Announcer: Two million illegal immigrants in California. The federal government won’t stop them at the border, yet requires us to pay billions to take care of them. Governor Pete Wilson sent the National Guard to help the Border Patrol, but that’s not all.

[Cut to color image of Wilson speaking.]

Wilson: For Californians who work hard, pay taxes, and obey the laws, I’m suing to force the federal government to control the border, and I’m working to deny state services to illegal immigrants. Enough is Enough.

The scene is familiar to those who today travel on Interstate 5 between San Diego and points north. If cars are whizzing through at a fast clip, one can assume the border patrol is not checking vehicles. But if the traffic slows to a near stop, the checkpoint is operating; vehicles slow to allow border patrol officers to look into each one before being waved through the check-point.
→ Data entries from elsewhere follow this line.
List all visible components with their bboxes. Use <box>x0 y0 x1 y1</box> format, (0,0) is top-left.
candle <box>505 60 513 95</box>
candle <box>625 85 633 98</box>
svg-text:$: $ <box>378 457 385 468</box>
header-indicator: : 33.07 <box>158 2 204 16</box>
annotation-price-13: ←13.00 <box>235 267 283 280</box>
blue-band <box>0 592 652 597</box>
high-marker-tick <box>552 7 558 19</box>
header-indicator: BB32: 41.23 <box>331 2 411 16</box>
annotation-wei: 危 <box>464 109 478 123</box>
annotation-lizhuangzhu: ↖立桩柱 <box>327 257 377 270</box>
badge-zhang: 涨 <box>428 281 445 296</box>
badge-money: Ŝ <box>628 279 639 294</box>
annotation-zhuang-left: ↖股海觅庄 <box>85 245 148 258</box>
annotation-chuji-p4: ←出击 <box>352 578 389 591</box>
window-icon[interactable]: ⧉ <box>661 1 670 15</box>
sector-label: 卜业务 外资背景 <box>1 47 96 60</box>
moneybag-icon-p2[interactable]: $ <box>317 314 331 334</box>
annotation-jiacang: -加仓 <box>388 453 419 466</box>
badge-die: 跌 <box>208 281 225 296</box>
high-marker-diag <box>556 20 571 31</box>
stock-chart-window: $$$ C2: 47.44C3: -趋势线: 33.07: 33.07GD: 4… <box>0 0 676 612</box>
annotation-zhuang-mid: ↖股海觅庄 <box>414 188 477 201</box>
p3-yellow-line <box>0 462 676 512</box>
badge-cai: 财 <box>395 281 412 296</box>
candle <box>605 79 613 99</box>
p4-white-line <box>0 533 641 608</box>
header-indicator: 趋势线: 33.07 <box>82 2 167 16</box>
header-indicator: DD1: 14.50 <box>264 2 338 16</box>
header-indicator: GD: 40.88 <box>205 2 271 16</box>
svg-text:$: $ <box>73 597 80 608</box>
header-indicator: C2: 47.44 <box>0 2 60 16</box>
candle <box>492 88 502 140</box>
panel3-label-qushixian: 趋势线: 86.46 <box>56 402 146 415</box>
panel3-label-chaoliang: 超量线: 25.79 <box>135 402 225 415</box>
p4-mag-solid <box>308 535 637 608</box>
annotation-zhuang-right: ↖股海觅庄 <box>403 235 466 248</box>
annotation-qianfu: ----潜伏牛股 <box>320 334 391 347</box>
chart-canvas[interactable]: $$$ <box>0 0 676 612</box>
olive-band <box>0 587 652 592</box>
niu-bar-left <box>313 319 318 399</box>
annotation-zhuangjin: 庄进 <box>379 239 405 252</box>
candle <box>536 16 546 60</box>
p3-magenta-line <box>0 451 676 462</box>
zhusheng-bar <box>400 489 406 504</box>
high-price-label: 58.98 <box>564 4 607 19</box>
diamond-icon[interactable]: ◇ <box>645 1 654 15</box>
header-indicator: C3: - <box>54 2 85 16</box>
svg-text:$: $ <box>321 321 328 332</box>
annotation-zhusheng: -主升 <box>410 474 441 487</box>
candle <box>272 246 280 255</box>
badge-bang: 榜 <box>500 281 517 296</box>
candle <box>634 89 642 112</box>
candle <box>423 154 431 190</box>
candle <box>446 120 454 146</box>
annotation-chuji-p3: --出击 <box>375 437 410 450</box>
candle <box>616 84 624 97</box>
Sometimes a vehicle is pulled out of the queue and parked, its trunk left gaping open as it sits near the border patrol building while its passengers are being interrogated inside the checkpoint building. As cars slow down before the checkpoint, people being smuggled in can jump out and head for the brush to travel north on foot.
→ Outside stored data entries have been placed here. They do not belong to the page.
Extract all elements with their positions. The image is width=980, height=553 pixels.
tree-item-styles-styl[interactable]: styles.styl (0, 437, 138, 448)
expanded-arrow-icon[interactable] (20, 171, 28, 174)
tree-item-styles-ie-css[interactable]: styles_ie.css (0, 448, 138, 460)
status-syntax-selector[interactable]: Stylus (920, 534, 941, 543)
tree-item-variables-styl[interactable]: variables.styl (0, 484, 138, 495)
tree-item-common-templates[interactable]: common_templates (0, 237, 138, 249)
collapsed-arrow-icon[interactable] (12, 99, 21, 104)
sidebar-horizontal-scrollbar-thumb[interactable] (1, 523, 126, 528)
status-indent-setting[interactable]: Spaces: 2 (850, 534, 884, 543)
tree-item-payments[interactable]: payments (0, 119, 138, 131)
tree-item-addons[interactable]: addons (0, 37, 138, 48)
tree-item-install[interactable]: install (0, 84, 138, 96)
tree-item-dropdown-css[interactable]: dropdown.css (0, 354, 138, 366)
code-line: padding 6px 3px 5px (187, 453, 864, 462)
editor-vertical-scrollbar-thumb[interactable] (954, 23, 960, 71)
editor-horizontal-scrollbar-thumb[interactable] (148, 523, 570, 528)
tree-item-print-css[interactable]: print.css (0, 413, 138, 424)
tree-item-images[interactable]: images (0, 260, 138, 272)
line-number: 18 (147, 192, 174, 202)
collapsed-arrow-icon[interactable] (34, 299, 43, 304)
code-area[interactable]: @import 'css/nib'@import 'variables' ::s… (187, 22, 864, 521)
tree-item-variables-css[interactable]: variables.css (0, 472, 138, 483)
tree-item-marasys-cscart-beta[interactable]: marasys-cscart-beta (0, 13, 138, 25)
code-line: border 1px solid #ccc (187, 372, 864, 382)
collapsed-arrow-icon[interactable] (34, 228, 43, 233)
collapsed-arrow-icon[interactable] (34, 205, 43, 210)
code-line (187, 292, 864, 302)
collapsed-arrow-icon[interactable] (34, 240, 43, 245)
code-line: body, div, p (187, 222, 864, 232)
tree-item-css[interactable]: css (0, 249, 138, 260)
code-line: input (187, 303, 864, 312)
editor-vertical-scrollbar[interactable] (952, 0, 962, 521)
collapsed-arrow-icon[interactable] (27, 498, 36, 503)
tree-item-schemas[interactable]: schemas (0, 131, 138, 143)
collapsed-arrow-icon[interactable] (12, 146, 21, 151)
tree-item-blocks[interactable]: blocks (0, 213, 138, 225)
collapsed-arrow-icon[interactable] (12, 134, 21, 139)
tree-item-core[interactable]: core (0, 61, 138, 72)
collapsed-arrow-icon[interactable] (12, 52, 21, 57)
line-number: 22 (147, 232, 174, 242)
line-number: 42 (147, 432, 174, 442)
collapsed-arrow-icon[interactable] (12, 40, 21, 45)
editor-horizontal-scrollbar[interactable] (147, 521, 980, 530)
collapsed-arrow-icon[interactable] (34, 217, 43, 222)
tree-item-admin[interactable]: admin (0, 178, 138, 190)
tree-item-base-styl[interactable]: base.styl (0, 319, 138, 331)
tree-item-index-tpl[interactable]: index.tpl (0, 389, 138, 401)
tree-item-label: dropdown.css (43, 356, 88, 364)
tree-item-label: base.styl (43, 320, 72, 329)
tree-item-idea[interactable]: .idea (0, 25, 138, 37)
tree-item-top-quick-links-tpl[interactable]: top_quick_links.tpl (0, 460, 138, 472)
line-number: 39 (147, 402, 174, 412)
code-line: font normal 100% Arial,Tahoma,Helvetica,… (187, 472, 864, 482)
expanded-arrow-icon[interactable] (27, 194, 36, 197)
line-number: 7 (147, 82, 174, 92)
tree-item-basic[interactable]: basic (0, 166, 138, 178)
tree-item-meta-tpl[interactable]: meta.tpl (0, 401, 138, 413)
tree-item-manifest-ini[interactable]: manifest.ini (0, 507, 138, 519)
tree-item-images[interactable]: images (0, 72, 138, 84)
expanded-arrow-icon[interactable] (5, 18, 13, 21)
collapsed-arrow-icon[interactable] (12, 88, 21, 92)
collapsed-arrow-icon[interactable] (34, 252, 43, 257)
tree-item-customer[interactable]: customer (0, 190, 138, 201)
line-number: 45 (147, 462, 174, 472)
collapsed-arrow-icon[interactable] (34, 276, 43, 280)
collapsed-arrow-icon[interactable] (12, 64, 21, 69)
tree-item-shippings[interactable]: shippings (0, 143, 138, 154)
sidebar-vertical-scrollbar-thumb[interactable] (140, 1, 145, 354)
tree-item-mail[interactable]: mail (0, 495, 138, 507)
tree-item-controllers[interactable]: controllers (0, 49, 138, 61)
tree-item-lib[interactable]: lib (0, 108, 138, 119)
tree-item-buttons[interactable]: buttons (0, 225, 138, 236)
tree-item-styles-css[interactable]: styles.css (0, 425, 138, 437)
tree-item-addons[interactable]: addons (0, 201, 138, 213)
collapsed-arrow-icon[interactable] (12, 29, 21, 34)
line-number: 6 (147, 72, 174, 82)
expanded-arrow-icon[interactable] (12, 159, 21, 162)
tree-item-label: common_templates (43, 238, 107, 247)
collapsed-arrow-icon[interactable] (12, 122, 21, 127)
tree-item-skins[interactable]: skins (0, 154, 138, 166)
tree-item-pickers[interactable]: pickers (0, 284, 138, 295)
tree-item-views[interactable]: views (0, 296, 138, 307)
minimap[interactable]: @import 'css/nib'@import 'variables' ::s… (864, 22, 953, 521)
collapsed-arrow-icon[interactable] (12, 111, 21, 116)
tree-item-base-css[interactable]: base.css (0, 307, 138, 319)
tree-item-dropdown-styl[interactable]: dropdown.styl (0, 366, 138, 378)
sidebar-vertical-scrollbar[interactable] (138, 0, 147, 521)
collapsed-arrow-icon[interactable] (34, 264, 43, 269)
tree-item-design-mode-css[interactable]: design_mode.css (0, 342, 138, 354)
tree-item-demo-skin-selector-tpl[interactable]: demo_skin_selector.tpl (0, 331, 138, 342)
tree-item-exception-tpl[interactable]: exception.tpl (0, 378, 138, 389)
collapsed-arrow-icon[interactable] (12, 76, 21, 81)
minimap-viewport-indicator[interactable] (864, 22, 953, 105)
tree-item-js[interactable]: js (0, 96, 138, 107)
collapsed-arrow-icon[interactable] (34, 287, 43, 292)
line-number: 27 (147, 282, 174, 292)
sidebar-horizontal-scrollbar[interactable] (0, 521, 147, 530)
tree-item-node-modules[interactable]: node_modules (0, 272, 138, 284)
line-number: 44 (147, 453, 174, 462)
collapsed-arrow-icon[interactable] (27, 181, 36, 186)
Even Congressman Dana Rohrabacher, an Orange County Republican who was a prominent supporter of Proposition 187, said as recently as 2014 that he would still support 187, though he found the TV ad “polarizing and nasty.”

A few Republicans, like Silicon Valley businessman Ron Unz, who unsuccessfully challenged Wilson in the primary election, opposed the initiative, noting that anything that scared away immigrants would be bad for a state economy that depended on their contributions.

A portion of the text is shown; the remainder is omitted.